## [EXERCISE]
Copy out each line below that has the word "time" in it.
### LISTED ENTRIES ###
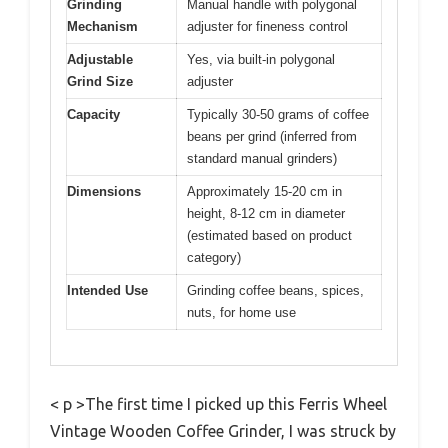
Grinding
Manual handle with polygonal
Mechanism
adjuster for fineness control
Adjustable
Yes, via built-in polygonal
Grind Size
adjuster
Capacity
Typically 30-50 grams of coffee
beans per grind (inferred from
standard manual grinders)
Dimensions
Approximately 15-20 cm in
height, 8-12 cm in diameter
(estimated based on product
category)
Intended Use
Grinding coffee beans, spices,
nuts, for home use
< p >The first time I picked up this Ferris Wheel
Vintage Wooden Coffee Grinder, I was struck by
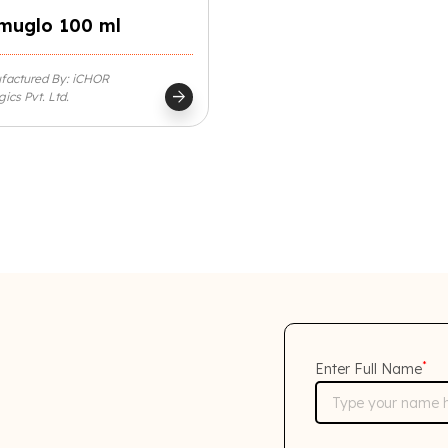
muglo 100 ml
factured By: iCHOR
arrow_forward
gics Pvt. Ltd.
*
Enter Full Name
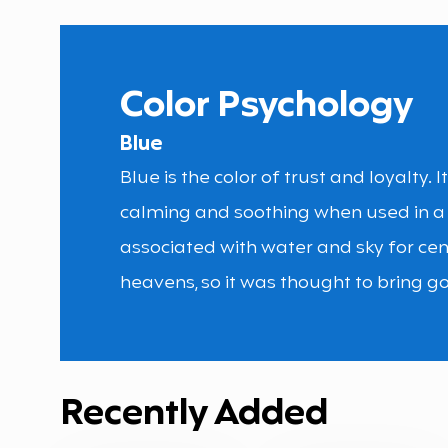
Color Psychology
Blue
Blue is the color of trust and loyalty. 
calming and soothing when used in a
associated with water and sky for cen
heavens, so it was thought to bring go
Recently Added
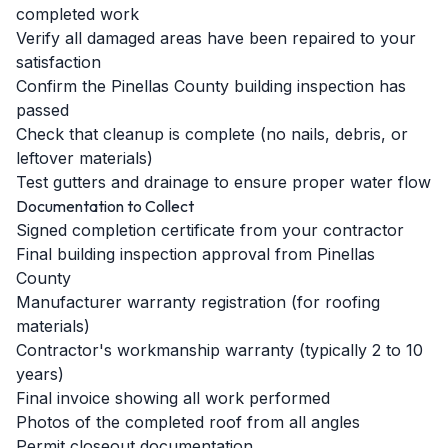
completed work
Verify all damaged areas have been repaired to your
satisfaction
Confirm the Pinellas County building inspection has
passed
Check that cleanup is complete (no nails, debris, or
leftover materials)
Test gutters and drainage to ensure proper water flow
Documentation to Collect
Signed completion certificate from your contractor
Final building inspection approval from Pinellas
County
Manufacturer warranty registration (for roofing
materials)
Contractor's workmanship warranty (typically 2 to 10
years)
Final invoice showing all work performed
Photos of the completed roof from all angles
Permit closeout documentation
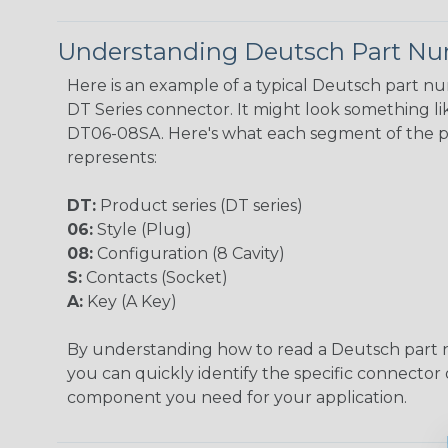
Understanding Deutsch Part N
Here is an example of a typical Deutsch part n
DT Series connector. It might look something lik
DT06-08SA. Here's what each segment of the 
represents:
DT:
Product series (DT series)
06:
Style (Plug)
08:
Configuration (8 Cavity)
S:
Contacts (Socket)
A:
Key (A Key)
By understanding how to read a Deutsch part
you can quickly identify the specific connector 
component you need for your application.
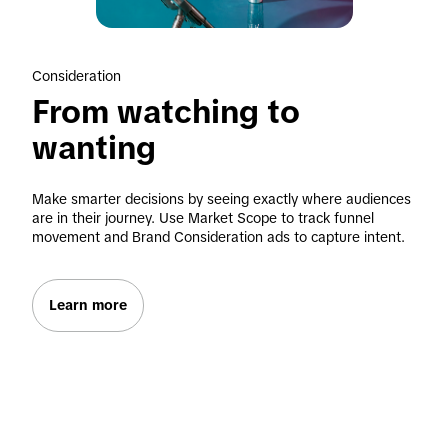
Consideration
From watching to 
wanting
Make smarter decisions by seeing exactly where audiences 
are in their journey. Use Market Scope to track funnel 
movement and Brand Consideration ads to capture intent.
Learn more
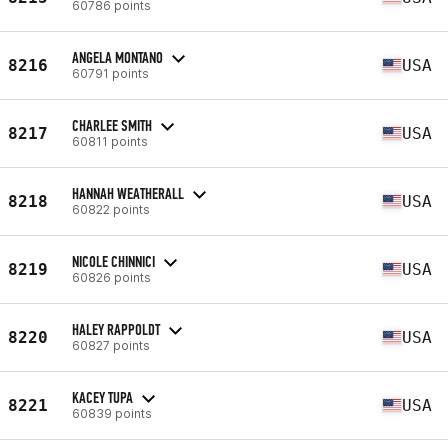
60786 points
ANGELA MONTANO
8216
USA
60791 points
CHARLEE SMITH
8217
USA
60811 points
HANNAH WEATHERALL
8218
USA
60822 points
NICOLE CHINNICI
8219
USA
60826 points
HALEY RAPPOLDT
8220
USA
60827 points
KACEY TUPA
8221
USA
60839 points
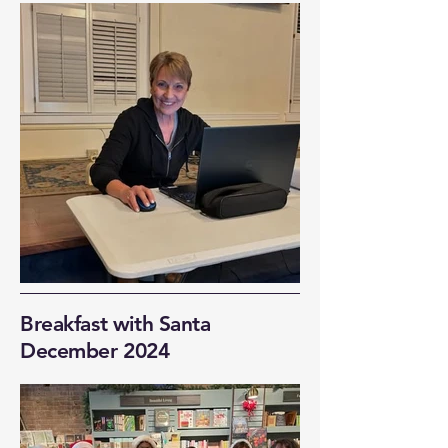
Breakfast with Santa
December 2024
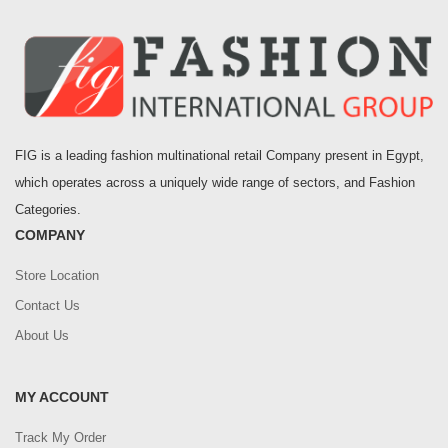
FIG is a leading fashion multinational retail Company present in Egypt,
which operates across a uniquely wide range of sectors, and Fashion
Categories.
COMPANY
Store Location
Contact Us
About Us
MY ACCOUNT
Track My Order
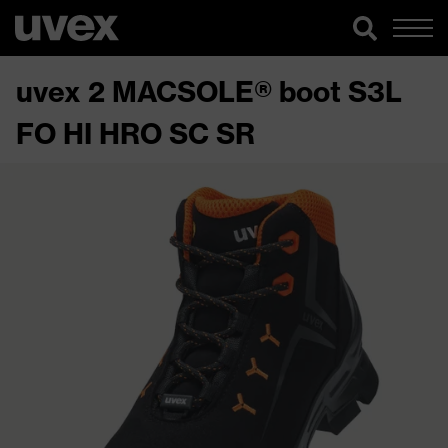
uvex 2 MACSOLE® boot S3L
FO HI HRO SC SR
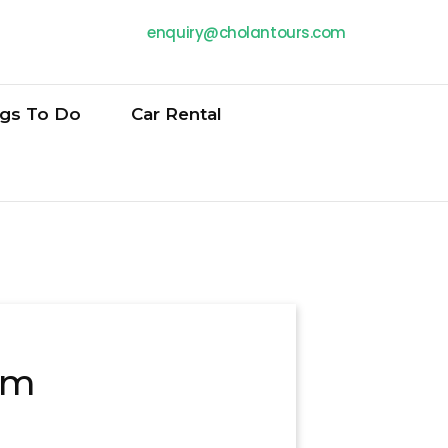
enquiry@cholantours.com
ngs To Do
Car Rental
am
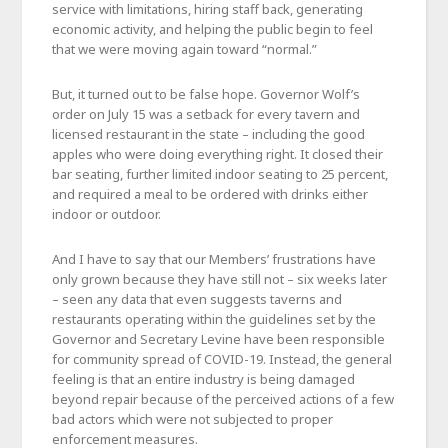
service with limitations, hiring staff back, generating
economic activity, and helping the public begin to feel
that we were moving again toward “normal.”
But, it turned out to be false hope. Governor Wolf’s
order on July 15 was a setback for every tavern and
licensed restaurant in the state – including the good
apples who were doing everything right. It closed their
bar seating, further limited indoor seating to 25 percent,
and required a meal to be ordered with drinks either
indoor or outdoor.
And I have to say that our Members’ frustrations have
only grown because they have still not – six weeks later
– seen any data that even suggests taverns and
restaurants operating within the guidelines set by the
Governor and Secretary Levine have been responsible
for community spread of COVID-19. Instead, the general
feeling is that an entire industry is being damaged
beyond repair because of the perceived actions of a few
bad actors which were not subjected to proper
enforcement measures.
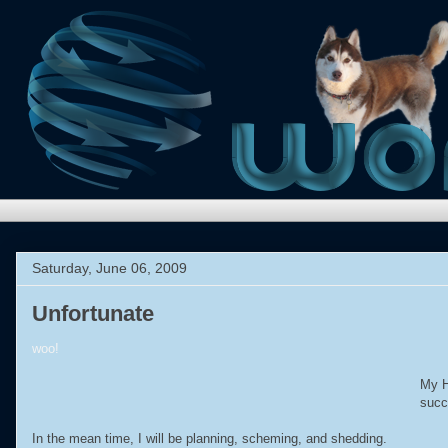
Saturday, June 06, 2009
Unfortunate
woo!
My H
succ
In the mean time, I will be planning, scheming, and shedding.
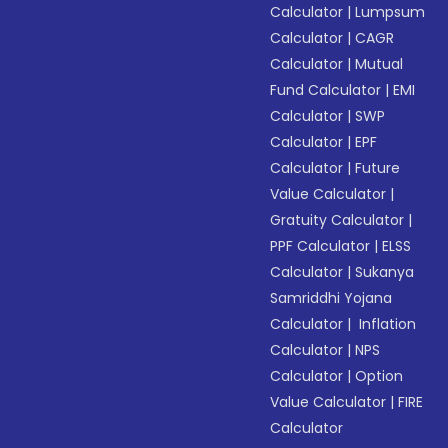
Calculator
|
Lumpsum
Calculator
|
CAGR
Calculator
|
Mutual
Fund Calculator
|
EMI
Calculator
|
SWP
Calculator
|
EPF
Calculator
|
Future
Value Calculator
|
Gratuity Calculator
|
PPF Calculator
|
ELSS
Calculator
|
Sukanya
Samriddhi Yojana
Calculator
|
Inflation
Calculator
|
NPS
Calculator
|
Option
Value Calculator
|
FIRE
Calculator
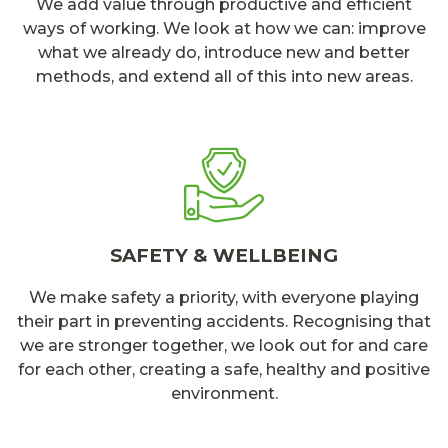
We add value through productive and efficient
ways of working. We look at how we can: improve
what we already do, introduce new and better
methods, and extend all of this into new areas.
SAFETY & WELLBEING
We make safety a priority, with everyone playing
their part in preventing accidents. Recognising that
we are stronger together, we look out for and care
for each other, creating a safe, healthy and positive
environment.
###
## [RESPONSE TO THIS EXERCISE]
< p >The first time I picked up this Ferris Wheel
In the mean time, I will be planning, scheming, and shedding.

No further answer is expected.